Album: Fitz and the Tantrums (2016)
Charted: 53


  • The lead single from the Fitz and the Tantrums 2016 self-titled album finds lead singer Michael Fitzpatrick crooning lyrics about desire. "'HandClap' is a primal tale of love and lust, a call to arms in the late hours of the night," he said. "It's the X-rated version of Eternal Sunshine of the Spotless Mind happening on a dance floor."
  • The band wrote this song with Sam Hollander, who was also working with Panic! at the Disco (Emperor's New Clothes) and Pentatonix ("Sing") around this time. Hollander was a huge Fitz and the Tantrums fan and had been trying to get in with them for a while. He finally got his chance when the band got off to a slow start on the album and brought him in for a fresh perspective. It was a good call: Hollander clicked with them right away.

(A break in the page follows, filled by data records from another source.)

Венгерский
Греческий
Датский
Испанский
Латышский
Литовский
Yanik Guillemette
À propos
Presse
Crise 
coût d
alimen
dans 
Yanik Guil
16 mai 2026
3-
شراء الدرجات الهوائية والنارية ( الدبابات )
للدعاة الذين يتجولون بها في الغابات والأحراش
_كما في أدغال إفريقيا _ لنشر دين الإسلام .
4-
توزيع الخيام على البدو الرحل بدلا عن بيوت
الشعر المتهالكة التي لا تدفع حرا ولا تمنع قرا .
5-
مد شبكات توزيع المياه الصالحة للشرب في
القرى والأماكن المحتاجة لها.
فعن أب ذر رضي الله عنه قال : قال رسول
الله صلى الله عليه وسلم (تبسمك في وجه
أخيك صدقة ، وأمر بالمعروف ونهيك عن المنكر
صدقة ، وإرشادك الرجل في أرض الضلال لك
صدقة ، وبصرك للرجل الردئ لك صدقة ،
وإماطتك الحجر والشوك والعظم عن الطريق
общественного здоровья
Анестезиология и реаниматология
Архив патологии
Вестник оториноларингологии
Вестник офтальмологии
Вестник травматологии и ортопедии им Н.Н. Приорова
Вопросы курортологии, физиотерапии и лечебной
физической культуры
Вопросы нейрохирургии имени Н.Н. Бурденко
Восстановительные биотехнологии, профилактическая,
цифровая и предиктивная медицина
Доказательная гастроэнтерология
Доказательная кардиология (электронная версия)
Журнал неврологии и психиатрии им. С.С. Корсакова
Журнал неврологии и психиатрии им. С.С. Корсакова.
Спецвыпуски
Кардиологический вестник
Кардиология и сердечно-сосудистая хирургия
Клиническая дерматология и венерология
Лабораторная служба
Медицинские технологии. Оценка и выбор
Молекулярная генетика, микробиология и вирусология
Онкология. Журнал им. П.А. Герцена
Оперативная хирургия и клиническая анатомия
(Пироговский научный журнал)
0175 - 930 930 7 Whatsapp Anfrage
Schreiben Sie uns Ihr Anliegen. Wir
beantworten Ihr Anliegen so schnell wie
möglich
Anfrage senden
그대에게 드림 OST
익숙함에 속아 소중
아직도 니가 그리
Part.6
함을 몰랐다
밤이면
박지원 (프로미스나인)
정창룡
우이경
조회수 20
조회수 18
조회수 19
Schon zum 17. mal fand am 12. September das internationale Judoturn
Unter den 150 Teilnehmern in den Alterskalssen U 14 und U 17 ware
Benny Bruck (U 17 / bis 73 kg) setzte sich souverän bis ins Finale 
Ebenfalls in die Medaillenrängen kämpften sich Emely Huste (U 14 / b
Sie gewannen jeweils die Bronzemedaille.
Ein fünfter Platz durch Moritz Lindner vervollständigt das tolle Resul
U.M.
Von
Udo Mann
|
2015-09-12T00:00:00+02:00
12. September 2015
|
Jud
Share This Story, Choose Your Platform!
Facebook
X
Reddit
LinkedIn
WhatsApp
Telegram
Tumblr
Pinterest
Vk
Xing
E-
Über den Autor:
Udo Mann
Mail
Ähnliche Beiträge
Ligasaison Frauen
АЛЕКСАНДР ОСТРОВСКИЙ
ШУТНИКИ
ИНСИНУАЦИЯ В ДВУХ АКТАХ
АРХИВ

    "'HandClap' was an idea that came running and screaming to me," Hollander told Songfacts. "I sang that couplet, 'I can make your hands clap,' and he did this crazy five-clap thing, and right then and there I thought we had something magical.

    But there was no particular plan of attack with it. I don't think we were trying to write a hit, per se, because the song is so strange. The first verse repeats twice and it's just this strange cacophony of chaos. The fact that it worked was amazing."
  • As well as being a "primal tale of love and lust," the track has another side to it as well. "There's a moment in the song that speaks to just an innate sense of loneliness sometimes, and you wanna have that connection, you wanna have that love in your life," Michael Fitzpatrick explained to ABC Radio. "And sometimes that desire just takes you down a dark road late at night, and you have to do a walk of shame in the morning."
  • The song has two sides musically, as well. "The verses are very primal, and then it goes to this very fluid, beautiful part that's got a touch of melancholy to it," said Fitzpatrick. "And so I wanted to heighten at every chance I could the juxtaposition lyrically, and, even more so, sonically, between those two parts. And that's why the verses of that song are extra raw and have a bit of that harshness to them."
  • The opening line is a tongue twister, showcasing Fitz' vocal dexterity:

    Somebody save your soul 'cause you've been sinning in this city, I know
  • There was some debate as to how the title should be expressed. They lyric is "I can make your hands clap," so Michael Fitzpatrick figured it should be "Hands Clap." Hollander liked the more compact, one-word "HandClap," and that's what won out.
  • "HandClap" did surprisingly well in the Far East, especially in Japan and South Korea. This is likely due to the primal nature of the song, as hand claps need no translation.
  • Some clapping fun facts from The Encyclopedia of Trivia:

    Ancient Greek audiences stamped their feet rather than clapping their hands to applaud.

    One theory is that the tradition of clapping dates back to 1473 and an outbreak of cholera. Slapping your hands together was a signal to those around that you were infected. Eventually it became a token of applause, a way of keeping time, and then, by the 1800s, a musical device in its own right.

    In Japan, rhythmic handclapping, or tejime, is used ceremonially to celebrate the end of a special event.

    A group of people that are hired to clap at a performance are called a claque.
  • "HandClap" soundtracked a 2016 commercial advertising the new Fiat 500X crossover.